*** Block opens ***

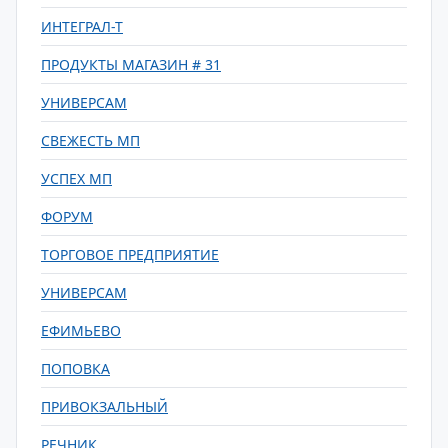
ИНТЕГРАЛ-Т
ПРОДУКТЫ МАГАЗИН # 31
УНИВЕРСАМ
СВЕЖЕСТЬ МП
УСПЕХ МП
ФОРУМ
ТОРГОВОЕ ПРЕДПРИЯТИЕ
УНИВЕРСАМ
ЕФИМЬЕВО
ПОПОВКА
ПРИВОКЗАЛЬНЫЙ
РЕЧНИК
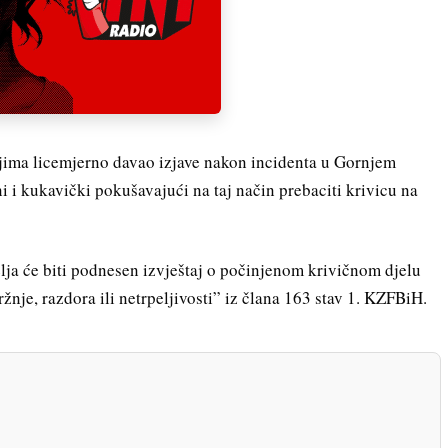
dijima licemjerno davao izjave nakon incidenta u Gornjem
i i kukavički pokušavajući na taj način prebaciti krivicu na
lja će biti podnesen izvještaj o počinjenom krivičnom djelu
žnje, razdora ili netrpeljivosti” iz člana 163 stav 1. KZFBiH.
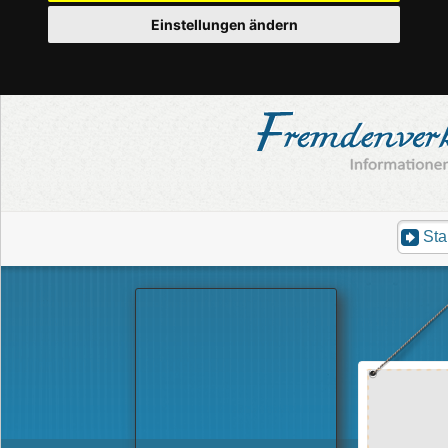
Einstellungen ändern
Sta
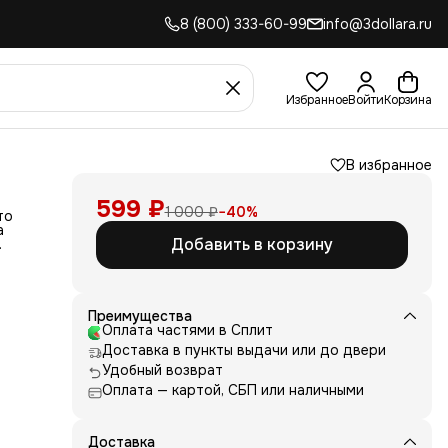
8 (800) 333-60-99
info@3dollara.ru
Избранное
Войти
Корзина
В избранное
599 ₽
1 000 ₽
−
40
%
то
а
Добавить в корзину
Метод
я
ь, то
Преимущества
Оплата частями в Сплит
ым.
Доставка в пункты выдачи или до двери
е?
Удобный возврат
чной
Оплата — картой, СБП или наличными
мы
е
ния
Доставка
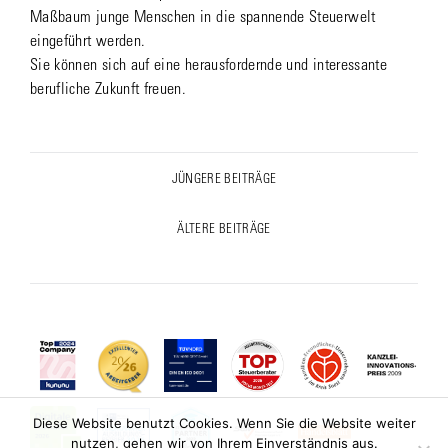
Maßbaum junge Menschen in die spannende Steuerwelt
eingeführt werden.
Sie können sich auf eine herausfordernde und interessante
berufliche Zukunft freuen.
Post
JÜNGERE BEITRÄGE
Previous
navigation
post:
ÄLTERE BEITRÄGE
Next
post:
Diese Website benutzt Cookies. Wenn Sie die Website weiter
nutzen, gehen wir von Ihrem Einverständnis aus.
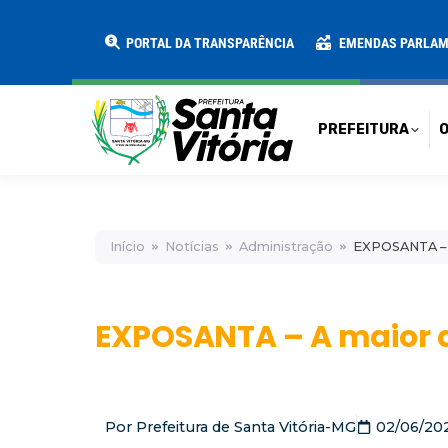
PREFEITURA
O MUNICÍPIO
SECRE
PORTAL DA TRANSPARÊNCIA
EMENDAS PARLA
PREFEITURA
O
Início
Notícias
Administração
EXPOSANTA – 
EXPOSANTA – A maior d
Por
Prefeitura de Santa Vitória-MG
02/06/20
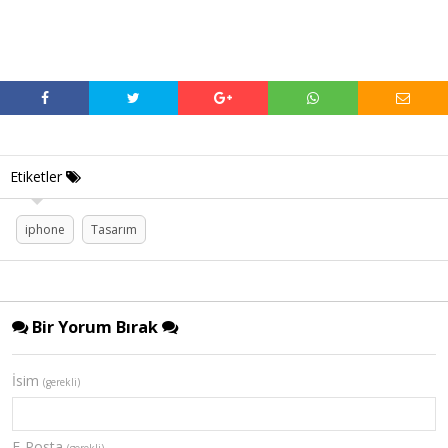
Etiketler
iphone
Tasarım
Bir Yorum Bırak
İsim
(gerekli)
E-Posta
(gerekli)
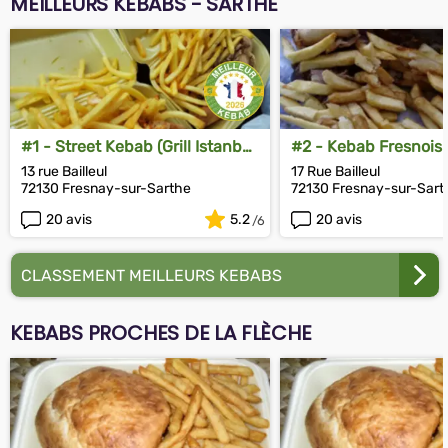
MEILLEURS KEBABS - SARTHE
#1 - Street Kebab (Grill Istanbul
#2 - Kebab Fresnois
Kebab)
13 rue Bailleul
17 Rue Bailleul
72130 Fresnay-sur-Sarthe
72130 Fresnay-sur-Sart
20 avis
5.2
20 avis
CLASSEMENT MEILLEURS KEBABS
KEBABS PROCHES DE LA FLÈCHE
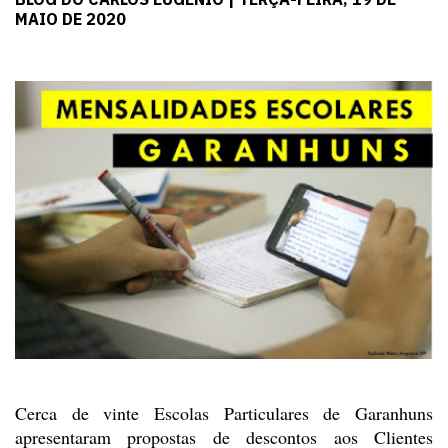
MAIO DE 2020
Cerca de vinte Escolas Particulares de Garanhuns
apresentaram
propostas de descontos aos Clientes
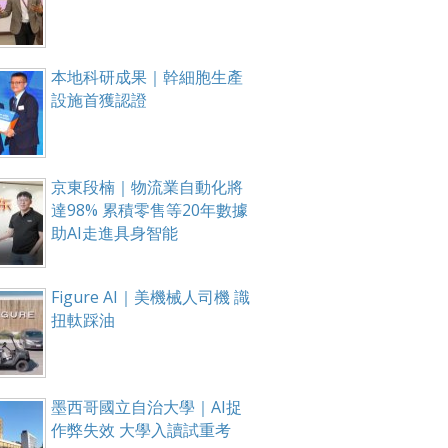
本地科研成果｜幹細胞生產
設施首獲認證
京東段楠｜物流業自動化將
達98% 累積零售等20年數據
助AI走進具身智能
Figure AI｜美機械人司機 識
扭軚踩油
墨西哥國立自治大學｜AI捉
作弊失效 大學入讀試重考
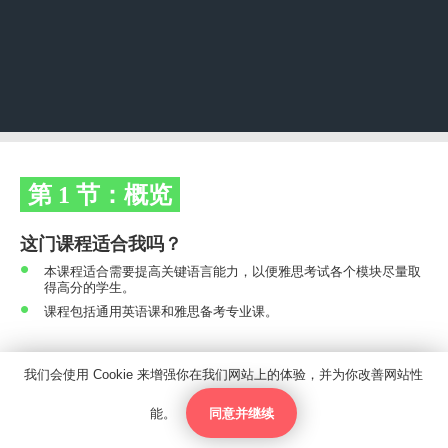
或按类别浏览
校区
此处的校区
学习
此处的学习
第 1 节：概览
热门搜索
这门课程适合我吗？
此处的热门搜索
本课程适合需要提高关键语言能力，以便雅思考试各个模块尽量取
得高分的学生。
课程包括通用英语课和雅思备考专业课。
我们会使用 Cookie 来增强你在我们网站上的体验，并为你改善网站性
同意并继续
能。
联系人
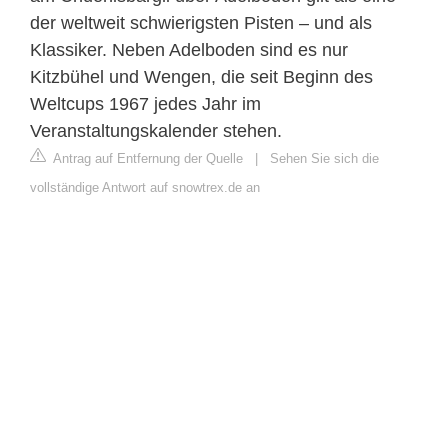
der weltweit schwierigsten Pisten – und als
Klassiker. Neben Adelboden sind es nur
Kitzbühel und Wengen, die seit Beginn des
Weltcups 1967 jedes Jahr im
Veranstaltungskalender stehen.
Antrag auf Entfernung der Quelle
|
Sehen Sie sich die
vollständige Antwort auf snowtrex.de an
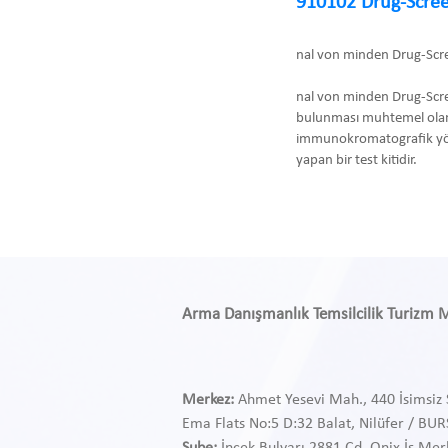
910102 Drug-Scree
nal von minden Drug-Scr
nal von minden Drug-Scre
bulunması muhtemel olan
immunokromatografik yönte
yapan bir test kitidir.
Arma Danışmanlık Temsilcilik Turizm Med
Merkez:
Ahmet Yesevi Mah., 440 İsimsiz 
Ema Flats No:5 D:32 Balat, Nilüfer / BU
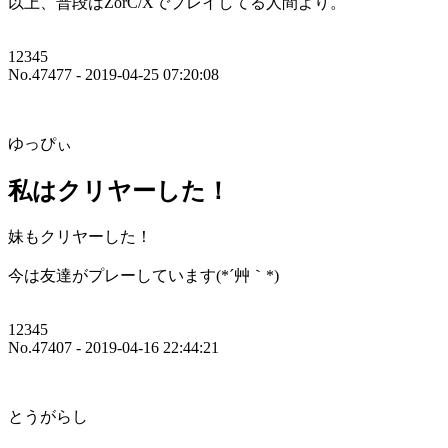
以上、普段はZorC/Xでプレイしてる人間より。
12345
No.47477 - 2019-04-25 07:20:08
ゆっぴぃ
私はクリヤーした！
妹もクリヤーした！
今は友達がプレーしています(*´艸｀*)
12345
No.47407 - 2019-04-16 22:44:21
とうがらし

*** Block closes ***

EXERCISE OBJECTIVE :: Once you find the line containing "yapan bir test kitidir.", retype it and every line after it through the last line of the records above, exactly. Add nothing else, and leave out the pictures.

SOLUTION ::
yapan bir test kitidir.
Arma Danışmanlık Temsilcilik Turizm Med
Merkez:
Ahmet Yesevi Mah., 440 İsimsiz 
Ema Flats No:5 D:32 Balat, Nilüfer / BU
以上、普段はZorC/Xでプレイしてる人間より。
12345
No.47477 - 2019-04-25 07:20:08
ゆっぴぃ
私はクリヤーした！
妹もクリヤーした！
今は友達がプレーしています(*´艸｀*)
12345
No.47407 - 2019-04-16 22:44:21
とうがらし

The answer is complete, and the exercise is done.